NationalRSOL.org is the website of a campaign to reform our nation’s sex offender Laws. The campaign grew out of an effort in the late 1990’s by a Boston group of civil libertarians, educators, and other professionals who were concerned about a growing panic justified in the name of protecting children from sexual violation. This panic was generating ill-conceived laws that were eroding civil liberties, common sense, and normal social interactions. After more than a year of regular discussions, the group initiated a formal call to protect both our children as well as our liberties. It was signed by more than 100 Boston-area professionals. The Call was intended to generate further discussion about the real dangers posed to children and substantial attacks on the civil liberties of American citizens.

In 2006, some of the original signatories became concerned that the problem had worsened and began to circulate a revised document. In July 2007, Paul Shannon, a long time peace and social justice educator in the Boston area, published his article entitled It’s Time to Reform Sex Offender Laws: An Urgent Call to Support the Well-being of Children and the Rights of Us All in the online newsletter Counterpunch, and Reform Sex Offender Laws was officially born.

In 2016, RSOL changed its name to the National Association for Rational Sexual Offense Laws (NARSOL). NARSOL remains an incorporated organization with a 501(c)(4) IRS designation and continues to grow in its membership and influence. NARSOL has adopted a set of Bylaws, a statement of vision, mission, and goals, a set of key assertions, and has an elected board of directors as well as several working committees which move along its established agenda. NARSOL’s national conference continues to expand its influence with each additional year. It has affiliate organizations in a growing number of states. Lobbying and litigation by these affiliates has proven extremely effective in several states, while lobbying at the national level remains an important goal.

There is much reason for hope. We see and hear a greater number of legislators, journalists, and media sources, both at the local and national level, questioning and disputing the accepted myths that are the basis of today’s failed public registry. We have witnessed some promising judicial decisions in several states. We firmly believe that our hopes for substantial change aren’t far from a tipping point as more and more individuals, especially juveniles, are forced to register for behavior that was socially acceptable even less than 20 years ago.

We look back at our past and reflect on our history with immense pride. We embrace the promises the future holds, a future where a single transgression no longer results in a lifetime of loss in human dignity, respect, and fundamental rights; where those who are falsely accused may find true justice; and where those who have taken responsibility for the harm they have inflicted on others might discover again the hope for meaningful redemption.

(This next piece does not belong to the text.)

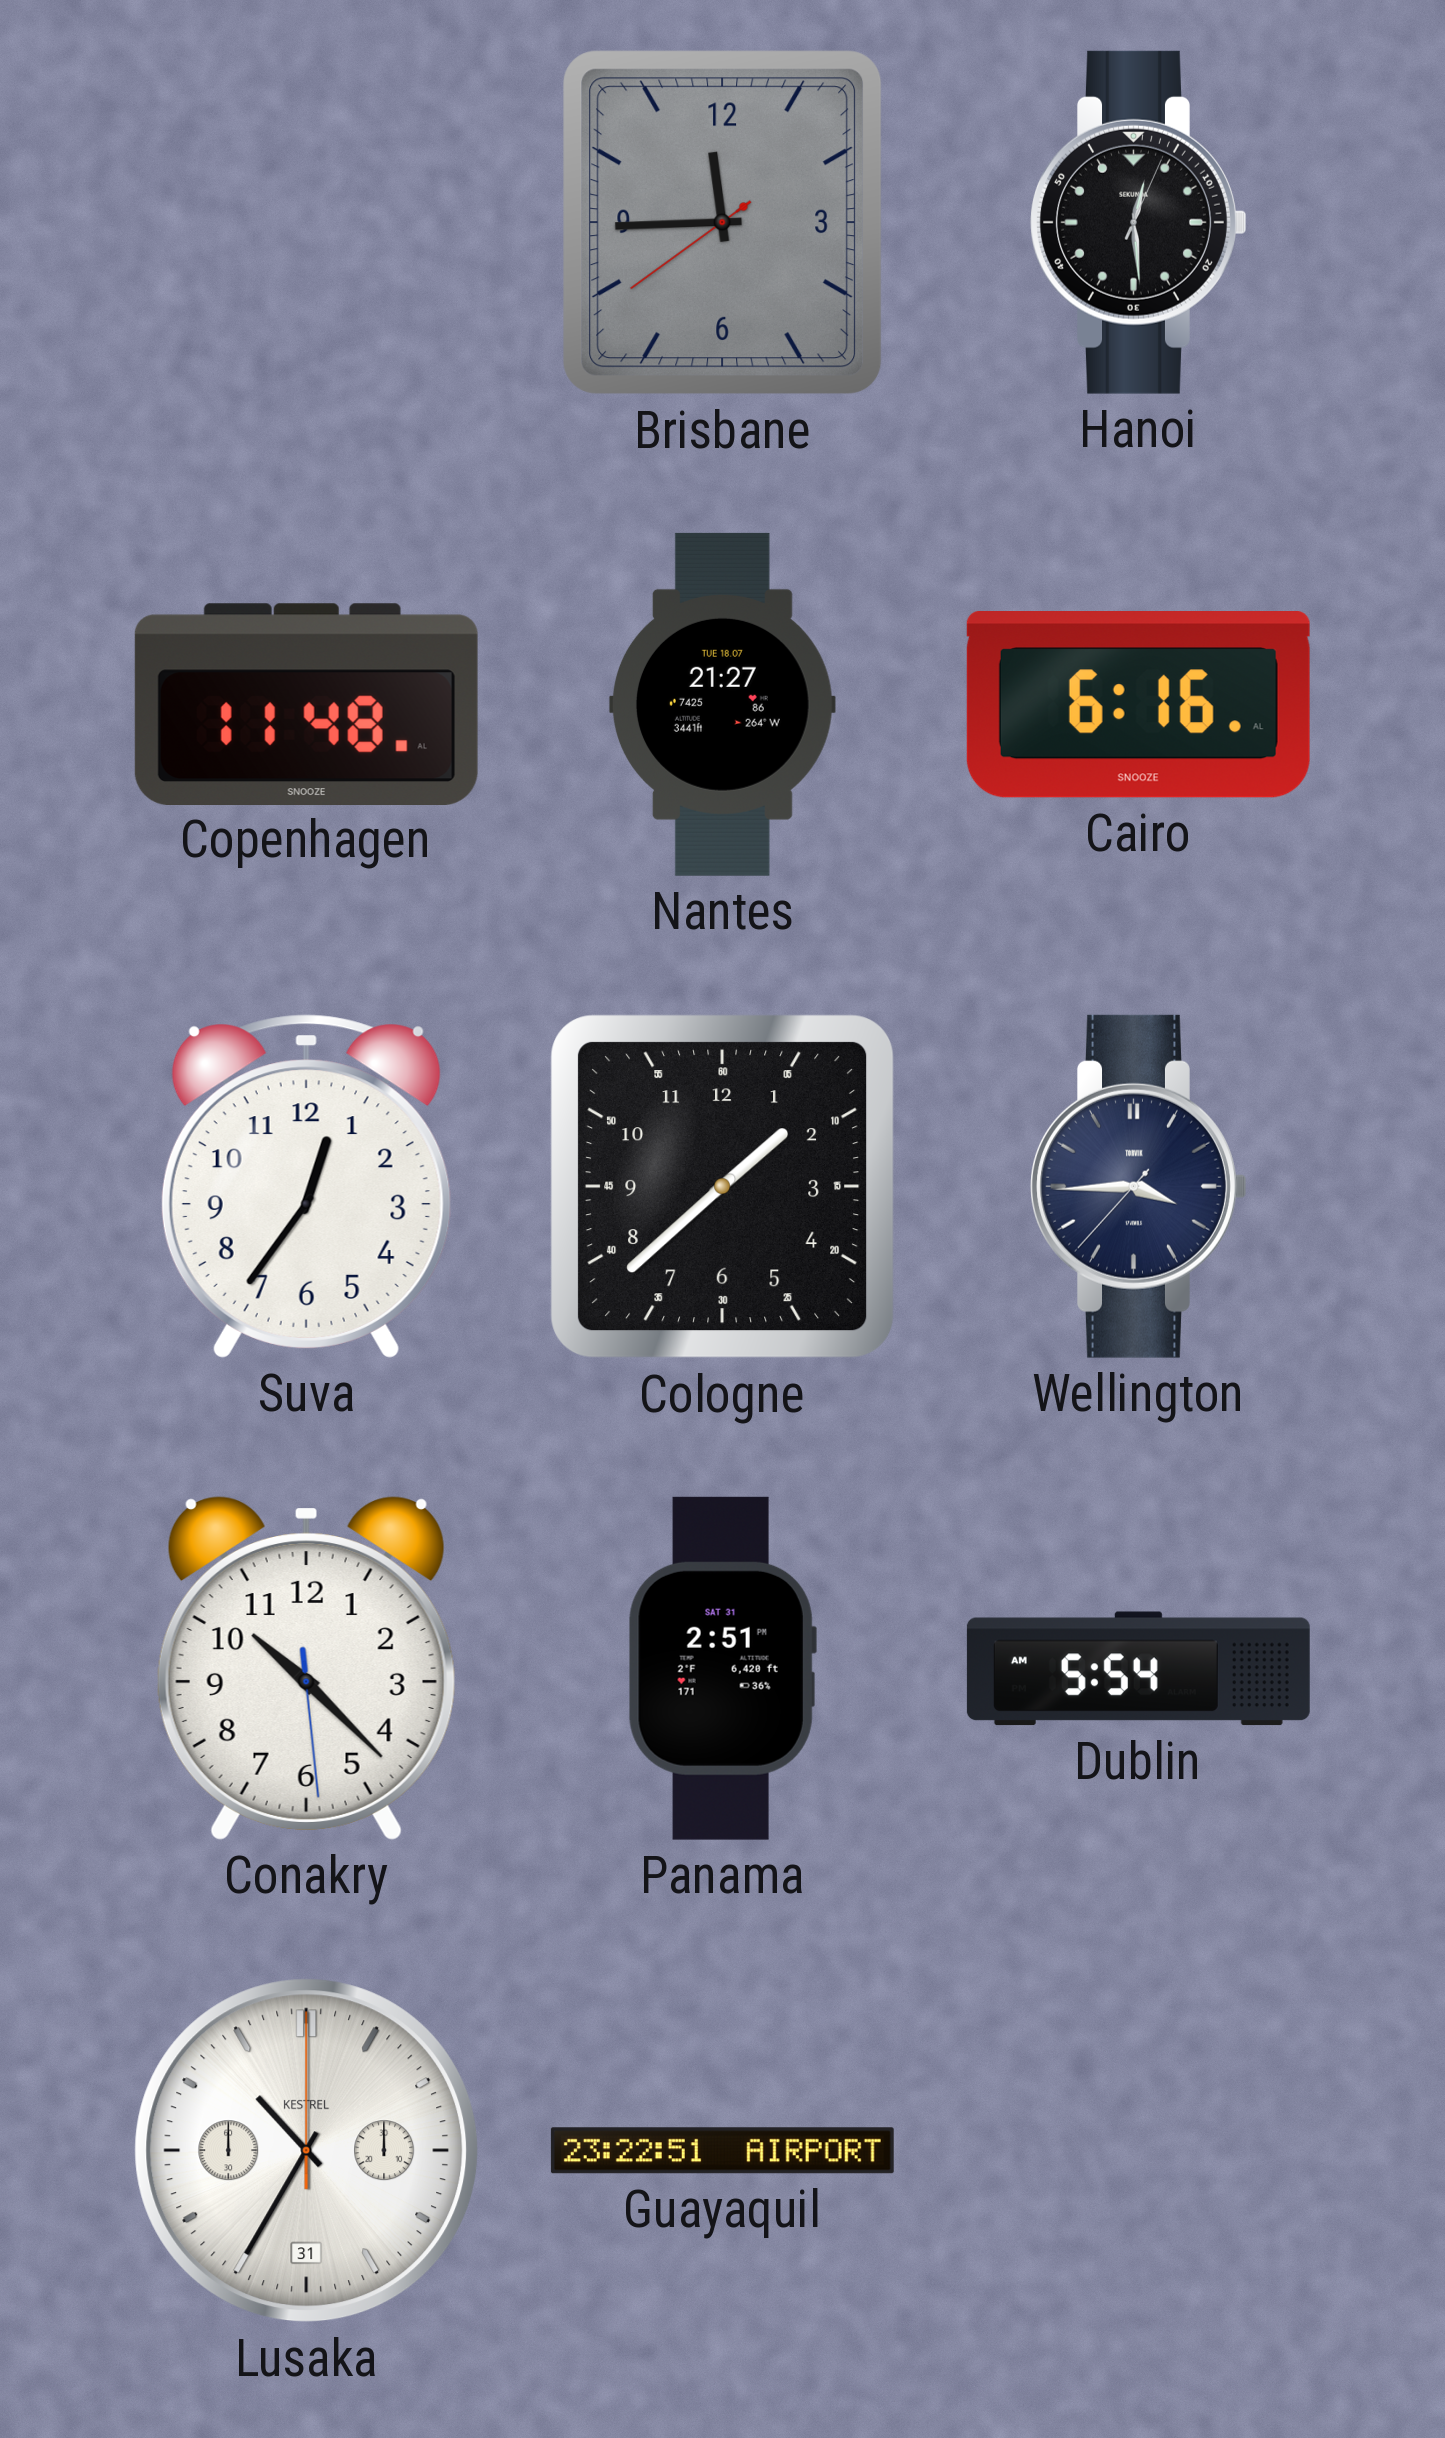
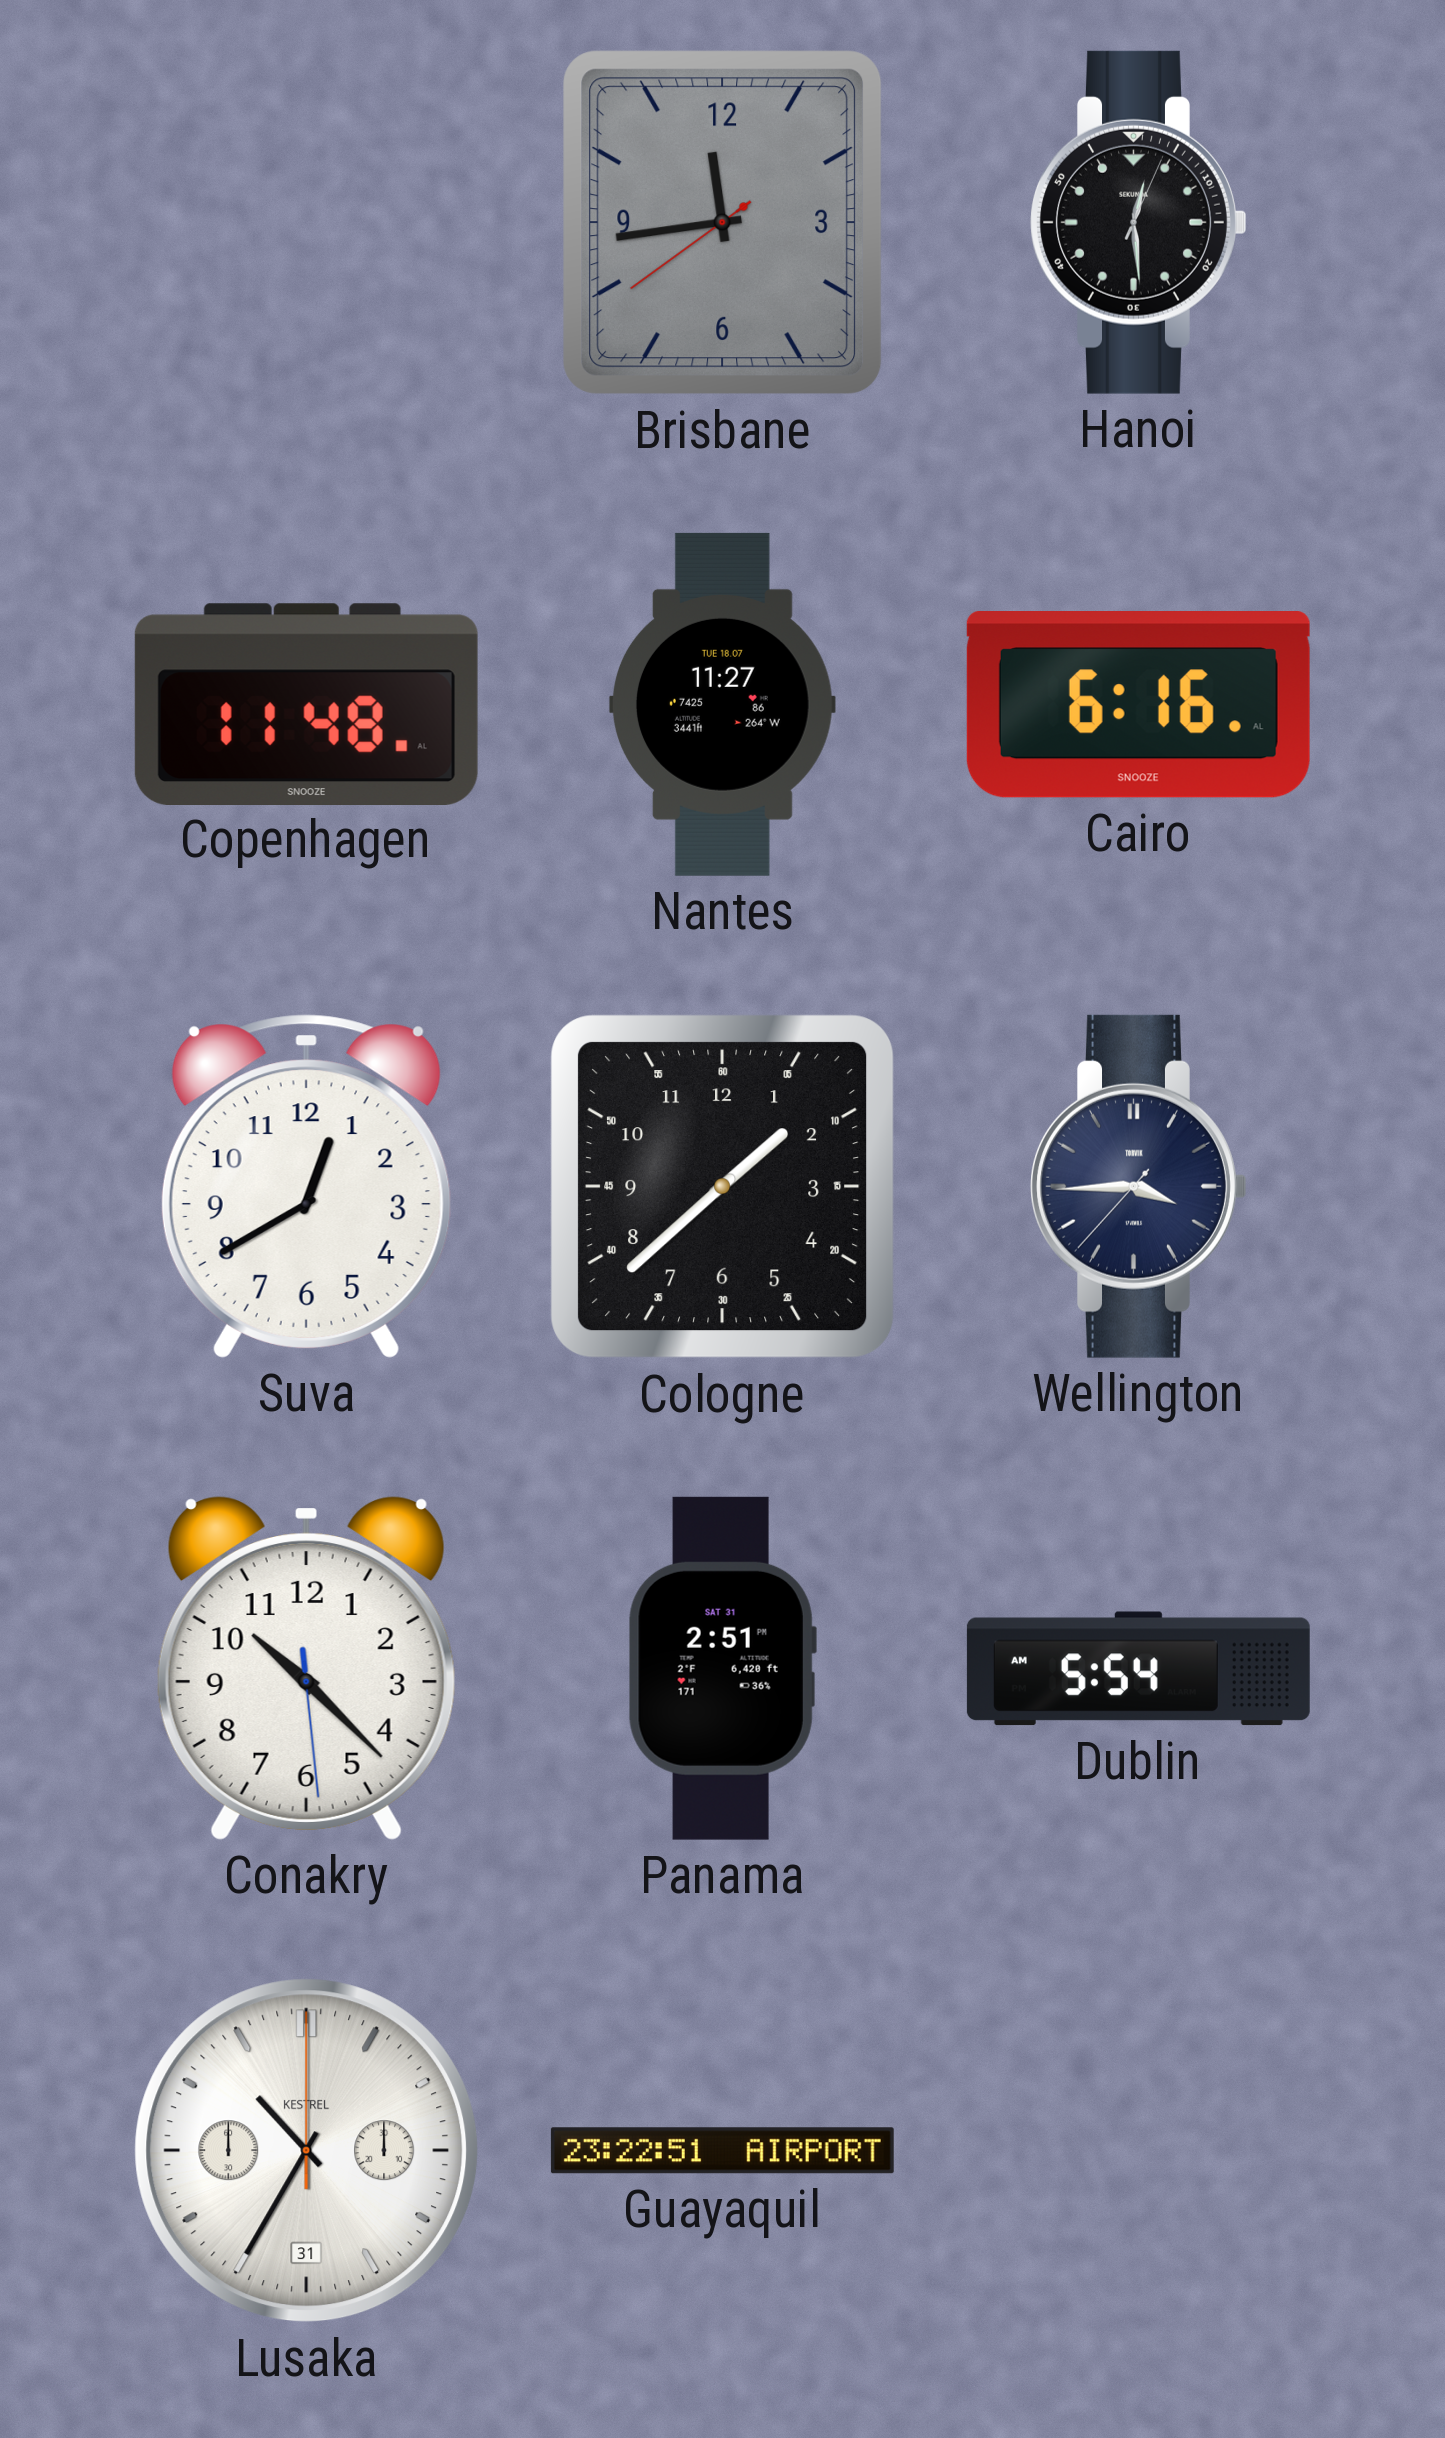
Brisbane: 11:44 -> 11:43
Nantes: 21:27 -> 11:27
Suva: 12:36 -> 12:40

A final note: One of the movement’s founding members, “Alex Marbury,” had been among the founders of NAMBLA many years before, although he had left the organization several years prior to the launch of RSOL (now NARSOL). While some see this past connection as a liability, his knowledge about the names of the members of his previous association proved highly valuable during this movement’s earliest years as he kept a special watch to ensure that no NAMBLA leaders publicly signed our Statement. “Alex” chose to use a pseudonym to further disassociate his new advocacy from his earlier one. This was an intentional effort to protect our organization and our advocacy from being sabotaged by any distraction from its primary focus: the reform and eventual eradication of public sex offender registries.

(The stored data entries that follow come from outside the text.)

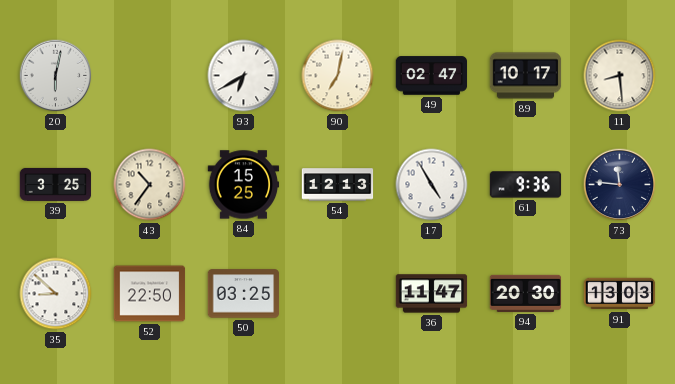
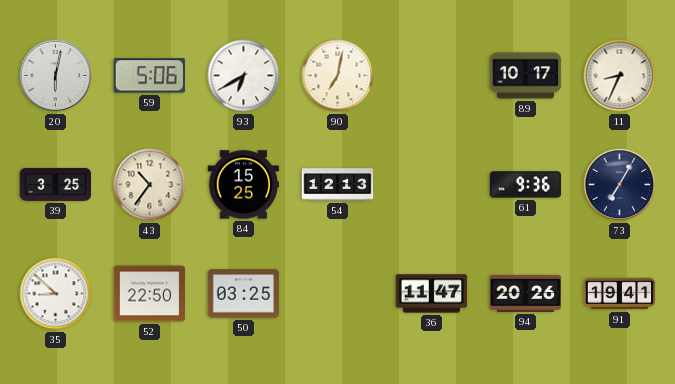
59: none -> 5:06
49: 02:47 -> none
11: 8:29 -> 8:34
17: 4:55 -> none
73: 11:46 -> 7:05
94: 20:30 -> 20:26
91: 13:03 -> 19:41
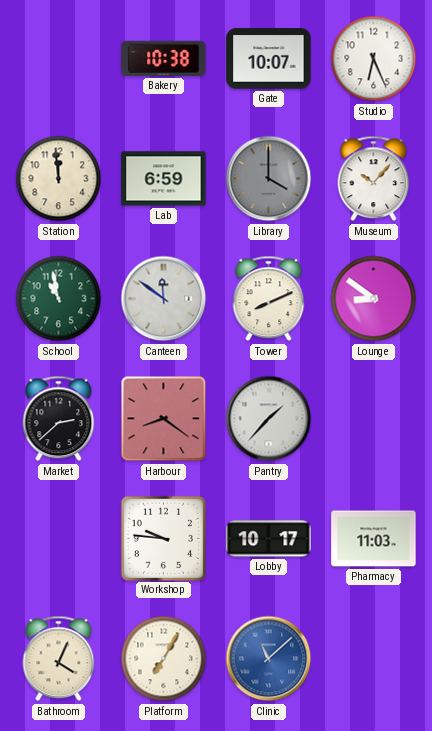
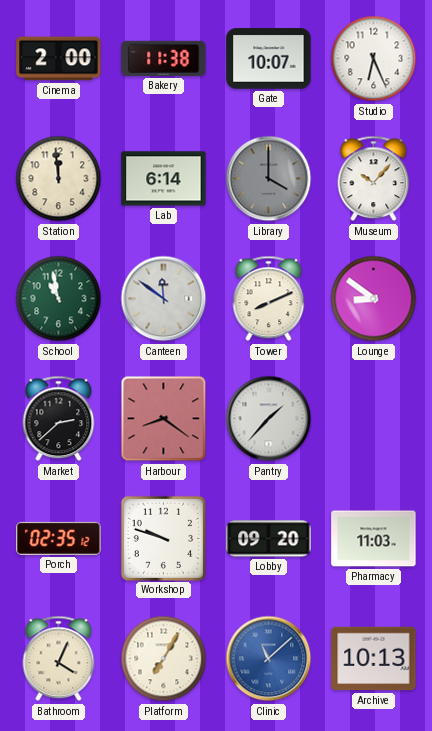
Cinema: none -> 2:00
Bakery: 10:38 -> 11:38
Lab: 6:59 -> 6:14
Porch: none -> 02:35
Workshop: 9:46 -> 9:48
Lobby: 10:17 -> 09:20
Archive: none -> 10:13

NARSOL has always been clear about its fundamental mission and goals. We welcome everyone who shares these goals to participate in the organization’s work. NARSOL neither endorses nor condones the totality of beliefs held by anyone who chooses to associate with its work. It specifically embraces only such beliefs that form the basis of the organization’s work and which appear in our vision, mission, goals, and assertions. To that end and as clarified above, NARSOL has no previous or existing relationship with the organization known as NAMBLA – nor has it ever developed or maintained any such relationship. Neither does it have any relationship with any other group espousing sexual relationships with children. And it has never taken any official position related to so called “age of consent” laws.